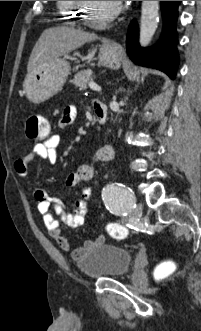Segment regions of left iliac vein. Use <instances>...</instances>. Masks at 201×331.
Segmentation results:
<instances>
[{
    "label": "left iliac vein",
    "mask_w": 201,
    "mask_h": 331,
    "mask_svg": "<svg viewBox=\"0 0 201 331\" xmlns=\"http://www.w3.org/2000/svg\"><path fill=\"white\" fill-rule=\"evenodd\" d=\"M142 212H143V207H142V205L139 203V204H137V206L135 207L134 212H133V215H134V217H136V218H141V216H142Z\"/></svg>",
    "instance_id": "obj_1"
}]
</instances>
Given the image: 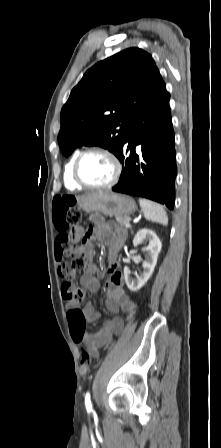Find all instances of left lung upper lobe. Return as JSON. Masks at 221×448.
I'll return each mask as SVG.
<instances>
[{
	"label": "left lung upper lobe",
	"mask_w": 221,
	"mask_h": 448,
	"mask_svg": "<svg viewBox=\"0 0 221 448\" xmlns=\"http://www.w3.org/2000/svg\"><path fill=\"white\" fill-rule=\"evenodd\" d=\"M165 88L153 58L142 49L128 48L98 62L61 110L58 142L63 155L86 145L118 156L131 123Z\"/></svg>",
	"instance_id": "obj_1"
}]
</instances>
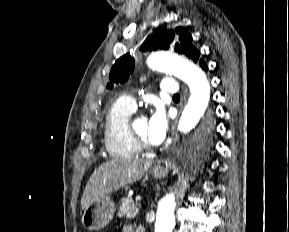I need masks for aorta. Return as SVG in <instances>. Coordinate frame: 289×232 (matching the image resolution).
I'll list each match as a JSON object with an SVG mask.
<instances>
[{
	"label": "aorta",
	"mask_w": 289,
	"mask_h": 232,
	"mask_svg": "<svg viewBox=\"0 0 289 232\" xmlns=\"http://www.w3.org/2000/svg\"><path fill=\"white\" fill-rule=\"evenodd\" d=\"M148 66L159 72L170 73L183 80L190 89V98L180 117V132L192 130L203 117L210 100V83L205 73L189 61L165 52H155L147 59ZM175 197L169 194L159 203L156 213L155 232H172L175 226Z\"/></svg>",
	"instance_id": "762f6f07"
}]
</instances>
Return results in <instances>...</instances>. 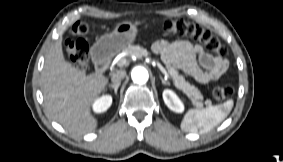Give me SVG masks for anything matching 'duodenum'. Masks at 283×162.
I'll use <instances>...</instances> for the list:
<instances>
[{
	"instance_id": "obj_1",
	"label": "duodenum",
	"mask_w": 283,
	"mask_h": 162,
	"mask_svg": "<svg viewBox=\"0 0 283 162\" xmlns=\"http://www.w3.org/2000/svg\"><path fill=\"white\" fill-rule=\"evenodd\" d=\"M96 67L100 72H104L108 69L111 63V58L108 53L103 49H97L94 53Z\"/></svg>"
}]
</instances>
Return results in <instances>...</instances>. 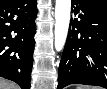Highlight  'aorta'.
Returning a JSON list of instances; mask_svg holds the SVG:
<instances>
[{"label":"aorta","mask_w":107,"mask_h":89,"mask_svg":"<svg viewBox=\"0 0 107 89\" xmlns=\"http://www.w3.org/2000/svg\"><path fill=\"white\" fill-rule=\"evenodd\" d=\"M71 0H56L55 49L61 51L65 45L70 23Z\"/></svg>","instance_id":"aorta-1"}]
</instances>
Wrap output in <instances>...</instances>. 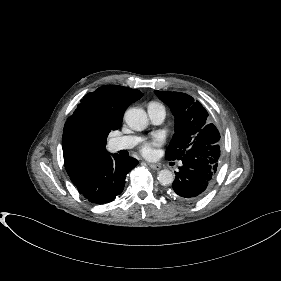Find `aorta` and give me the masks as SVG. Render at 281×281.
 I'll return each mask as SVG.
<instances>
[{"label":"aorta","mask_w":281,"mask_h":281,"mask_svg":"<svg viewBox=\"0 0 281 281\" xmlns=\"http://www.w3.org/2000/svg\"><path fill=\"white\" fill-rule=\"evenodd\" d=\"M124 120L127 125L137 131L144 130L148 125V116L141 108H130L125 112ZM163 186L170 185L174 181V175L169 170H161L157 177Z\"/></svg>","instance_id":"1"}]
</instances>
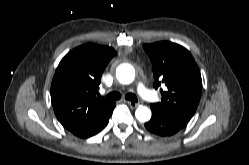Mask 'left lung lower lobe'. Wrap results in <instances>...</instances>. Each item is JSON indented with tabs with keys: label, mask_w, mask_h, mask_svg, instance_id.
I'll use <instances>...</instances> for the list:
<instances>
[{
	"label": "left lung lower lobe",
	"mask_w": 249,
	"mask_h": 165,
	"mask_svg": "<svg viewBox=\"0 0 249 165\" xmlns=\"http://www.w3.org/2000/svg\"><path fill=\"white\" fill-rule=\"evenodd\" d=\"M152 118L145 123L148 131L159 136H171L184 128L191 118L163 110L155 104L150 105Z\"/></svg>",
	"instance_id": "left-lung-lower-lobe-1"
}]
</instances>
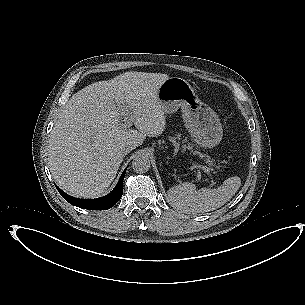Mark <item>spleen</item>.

THE TASK> Reproduce exactly and only the lines from the one with "Mask 'left lung" through the final line of the records above, inclusive. Pictures must be left out.

REPLY TO THE TASK>
Mask 'left lung lower lobe'. Wrap results in <instances>...</instances>. Each item is JSON indented with tabs with keys: label, mask_w, mask_h, mask_svg, instance_id.
I'll use <instances>...</instances> for the list:
<instances>
[{
	"label": "left lung lower lobe",
	"mask_w": 249,
	"mask_h": 165,
	"mask_svg": "<svg viewBox=\"0 0 249 165\" xmlns=\"http://www.w3.org/2000/svg\"><path fill=\"white\" fill-rule=\"evenodd\" d=\"M152 118L145 123L148 131L159 136H171L184 128L191 118L163 110L155 104L150 105Z\"/></svg>",
	"instance_id": "left-lung-lower-lobe-1"
}]
</instances>
Mark <item>spleen</item>.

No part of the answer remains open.